The first full-length nature-documentary films pioneering colour underwater cinematography were the Italian film Sesto Continente (The Sixth Continent) and the French film Le Monde du silence (The Silent World). Directed by Folco Quilici, Sesto Continente was shot in 1952 and first exhibited to Italian audiences in 1954. The Silent World, shot in 1954 and 1955 by Jacques Cousteau and Louis Malle, was first released in 1956. In 1959, Bernhard Grzimek created Serengeti darf nicht sterben (Serengeti Shall Not Die), one of the earliest nature documentaries with an environmental message.

=== Legacy ===
Wildlife films, both small-scale and massive productions, continue to be created after the popularization of television, though broad theatrical releases are uncommon. The International Wildlife Film Festival was founded in Missoula, Montana in 1978. Other nature-focused film festivals followed suit, including the Wildscreen Film Festival (1982–) in Bristol, England, and the Jackson Hole Wildlife Film Festival (1991–) in Jackson Hole, Wyoming.

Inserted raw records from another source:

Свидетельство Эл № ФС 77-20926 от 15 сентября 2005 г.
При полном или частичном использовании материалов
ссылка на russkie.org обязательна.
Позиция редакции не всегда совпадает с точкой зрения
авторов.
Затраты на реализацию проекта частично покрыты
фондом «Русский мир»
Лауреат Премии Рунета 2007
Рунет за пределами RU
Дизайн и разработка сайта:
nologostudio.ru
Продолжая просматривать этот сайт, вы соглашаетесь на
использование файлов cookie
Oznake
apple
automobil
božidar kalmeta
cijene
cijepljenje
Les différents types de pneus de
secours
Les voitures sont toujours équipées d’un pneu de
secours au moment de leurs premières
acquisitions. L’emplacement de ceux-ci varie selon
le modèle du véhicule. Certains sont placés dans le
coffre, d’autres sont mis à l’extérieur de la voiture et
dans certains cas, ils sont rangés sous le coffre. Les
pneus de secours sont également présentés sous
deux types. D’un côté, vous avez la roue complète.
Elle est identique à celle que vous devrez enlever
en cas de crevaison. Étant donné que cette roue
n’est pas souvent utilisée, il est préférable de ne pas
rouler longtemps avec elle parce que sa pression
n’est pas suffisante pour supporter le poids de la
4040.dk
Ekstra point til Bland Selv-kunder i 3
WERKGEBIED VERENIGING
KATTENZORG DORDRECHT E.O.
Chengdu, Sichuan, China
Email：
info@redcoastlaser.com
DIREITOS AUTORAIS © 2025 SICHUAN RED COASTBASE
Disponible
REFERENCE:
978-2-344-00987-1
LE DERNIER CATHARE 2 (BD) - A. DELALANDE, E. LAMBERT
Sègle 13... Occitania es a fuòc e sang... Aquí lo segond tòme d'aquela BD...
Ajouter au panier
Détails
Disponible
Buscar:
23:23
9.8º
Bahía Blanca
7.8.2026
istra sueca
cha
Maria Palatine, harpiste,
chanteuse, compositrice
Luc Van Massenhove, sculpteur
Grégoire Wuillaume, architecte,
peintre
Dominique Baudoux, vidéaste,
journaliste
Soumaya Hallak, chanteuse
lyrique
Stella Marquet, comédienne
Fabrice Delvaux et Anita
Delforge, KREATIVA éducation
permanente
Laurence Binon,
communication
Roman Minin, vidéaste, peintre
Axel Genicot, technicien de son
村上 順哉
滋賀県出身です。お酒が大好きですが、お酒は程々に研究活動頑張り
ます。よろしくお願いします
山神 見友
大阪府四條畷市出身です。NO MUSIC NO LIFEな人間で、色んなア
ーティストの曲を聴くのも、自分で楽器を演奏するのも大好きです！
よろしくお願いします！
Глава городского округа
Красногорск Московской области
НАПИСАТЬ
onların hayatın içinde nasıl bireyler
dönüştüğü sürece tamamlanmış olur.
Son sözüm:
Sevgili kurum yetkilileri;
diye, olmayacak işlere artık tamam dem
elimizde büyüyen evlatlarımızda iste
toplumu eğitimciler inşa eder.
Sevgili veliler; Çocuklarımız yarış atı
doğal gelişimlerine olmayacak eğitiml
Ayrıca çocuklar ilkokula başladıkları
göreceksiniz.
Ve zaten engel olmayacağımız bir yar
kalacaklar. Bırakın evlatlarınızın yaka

Nature documentaries can still become major successes in traditional cinema. For example, La Marche de l'empereur (March of the Penguins) became the highest-grossing documentary film at the time of its release in 2005. Inspired by the success of March of the Penguins, Disney returned to wildlife films with their Disneynature series (2008–present), programs which share many thematic similarities to the older True-Life Adventures. Large-screen film formats such as IMAX are well-suited for blue-chip nature documentaries, many of which are exclusive to theaters which can support formats at such a scale. Beyond March of the Penguins, many of the highest-grossing nature documentary films represent Disneynature or IMAX productions.

==Television history==

=== 1950s ===
Many early television-based nature programs were adapted directly from theatrical films and shorts. Heinz Sielmann's Zimmerleute des Waldes (Carpenters of the Forest) achieved widespread interest when broadcast as Woodpecker on the BBC in 1955. Likewise, Disney's True-Life Adventures were often re-edited for use in company shows such as Disneyland (1954–1959) on ABC and Walt Disney’s Wonderful World of Color (1961–1968) on NBC.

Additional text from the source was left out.